● **PROVIDED RECORDS**:
^^^^^^^^

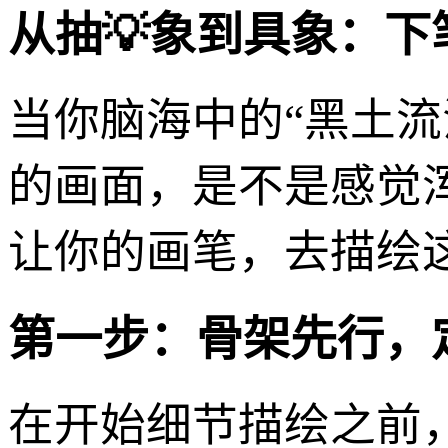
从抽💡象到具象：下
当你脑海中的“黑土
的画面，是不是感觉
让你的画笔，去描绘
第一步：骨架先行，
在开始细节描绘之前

^^^^^^^^

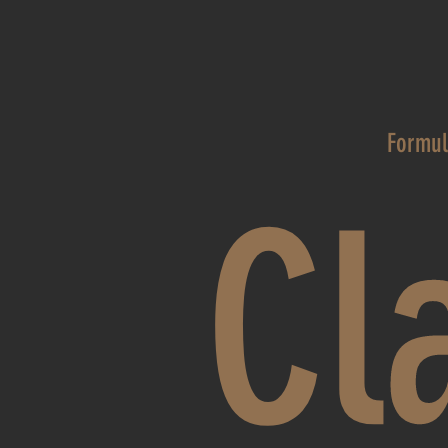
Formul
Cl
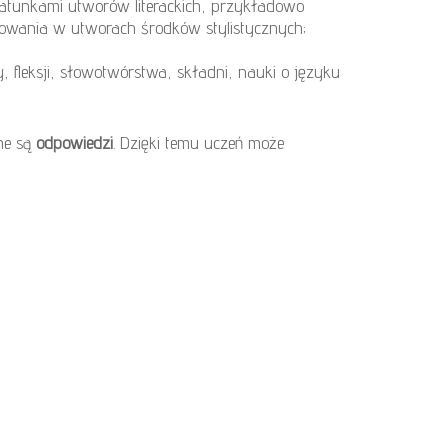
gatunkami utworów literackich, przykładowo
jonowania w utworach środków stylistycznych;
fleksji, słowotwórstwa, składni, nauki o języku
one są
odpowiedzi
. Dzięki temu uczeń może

^^^^^^^^

● **YOUR TASK**:
Extract the lines of the preceding material that run from the line with "gatunkami utworów literackich, przykładowo" through the line with "temu uczeń może", inclusive, reproducing them exactly and adding nothing.

● **OUTPUT**:
gatunkami utworów literackich, przykładowo
jonowania w utworach środków stylistycznych;
fleksji, słowotwórstwa, składni, nauki o języku
one są
odpowiedzi
. Dzięki temu uczeń może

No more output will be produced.